The disclosure relates to fault diagnosis in multi-component systems. It has particular relevance to systems in which multiple components are monitored by, or are adapted to report to, a controller.
Complex multi-component systems are frequently provided with controllers. In addition to control, such controllers will typically monitor components in the system—either actively by measurement or interrogation or passively by receiving reports—and will either perform diagnostics themselves, or they will report back to an external system for diagnosis of faults. This approach is frequently used in automotive systems—for example in engine or transmission management—but is also used in a wide variety of other systems.
In a vehicle, a typical approach may be for a diagnostics-enabled component or device to message a controller for its network with a fault code when there is a faulty condition. In an automotive environment, a fault code will be a combination of a Suspect Part Number (SPN) and a Fault Model Indicator (FMI). While the default approach would be to replace the part associated with the fault code, this may not be the correct solution. A fault indication in one component may in practice be a downstream consequence of a fault elsewhere in the system, or it may be an expression of a deeper systemic fault.

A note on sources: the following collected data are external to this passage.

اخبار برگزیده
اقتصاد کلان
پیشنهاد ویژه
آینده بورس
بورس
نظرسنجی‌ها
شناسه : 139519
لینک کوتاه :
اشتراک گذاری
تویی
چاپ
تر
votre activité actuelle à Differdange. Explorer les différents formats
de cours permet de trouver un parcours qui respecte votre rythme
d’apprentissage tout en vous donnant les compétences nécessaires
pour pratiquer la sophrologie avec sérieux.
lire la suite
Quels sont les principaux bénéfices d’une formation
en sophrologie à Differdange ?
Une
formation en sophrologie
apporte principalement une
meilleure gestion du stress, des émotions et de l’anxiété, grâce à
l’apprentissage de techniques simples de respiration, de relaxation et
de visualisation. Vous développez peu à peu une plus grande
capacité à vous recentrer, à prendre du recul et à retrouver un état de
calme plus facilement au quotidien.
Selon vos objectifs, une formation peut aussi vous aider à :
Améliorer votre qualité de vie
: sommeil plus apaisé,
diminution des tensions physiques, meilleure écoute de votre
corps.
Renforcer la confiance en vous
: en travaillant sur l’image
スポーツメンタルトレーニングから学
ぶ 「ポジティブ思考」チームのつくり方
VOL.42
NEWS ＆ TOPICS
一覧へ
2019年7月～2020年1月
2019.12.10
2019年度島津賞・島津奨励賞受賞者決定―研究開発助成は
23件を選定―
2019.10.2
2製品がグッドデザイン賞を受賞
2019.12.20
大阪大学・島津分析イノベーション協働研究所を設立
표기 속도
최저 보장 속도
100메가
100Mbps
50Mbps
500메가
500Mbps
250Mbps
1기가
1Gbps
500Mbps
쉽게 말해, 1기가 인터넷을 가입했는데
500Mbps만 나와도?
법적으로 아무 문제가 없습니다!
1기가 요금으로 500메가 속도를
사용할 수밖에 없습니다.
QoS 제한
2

Diagnosis of such faults may be possible with an understanding of what other faults also arising could be associated with the first fault. This is challenging in environments where there are multiple controllers, and also where the diagnostic process is remote because communication issues may constrain or delay flow of data. However, a remote diagnostics process also has the advantage that it is typically possible to consider data from a number of relevant sources (for example, a fleet of trucks with the same transmission system) and so it may be possible to perform any analysis over a large data set.
It would be desirable to diagnose complex or systemic faults in multi-component systems more effectively. This could be of particular value in fields such as automotive diagnostics—for example, if faults can be used to predict future failure conditions to enable maintenance actions to be taken before failure.
In a first aspect, the disclosure provides a computer-implemented method of addressing faults in a system comprising at least one controller, wherein the method comprises: receiving fault information from the at least one controller for one or more faults, wherein the fault information comprises at least an identification of the device showing the fault and a time period during which the fault occurs; establishing a plurality of fault baskets, wherein each fault basket for a fault comprises that fault and at least other faults in the system active at the time the fault occurs; mining the plurality of fault baskets to identify one or more fault rules and associated fault baskets; determining whether each fault rule meets a significance threshold; and establishing a corrective or preventative action for fault rules that meet the significance threshold.
Using this approach, emerging and established fault rules can be identified effectively from a complex assemblage of data—fault information may be obtained from a large number of vehicles, which will themselves comprise an assemblage of diverse components with many parameters varying between vehicles. These fault rules can be used to establish corrective actions —and hence, for example, predictive maintenance schedules—based on actual performance data.
Fault baskets may be of different types. In embodiments, one type of fault basket may also contain inactive faults which were active before the start of the fault for which the fault basket is established but which also became inactive before the start of the fault for which the fault basket is established. Such inactive faults may be included in the fault basket if they meet a proximity threshold. In particular embodiments, each fault has associated with it a fault basket including only other active faults and a fault basket including both other active faults and inactive faults.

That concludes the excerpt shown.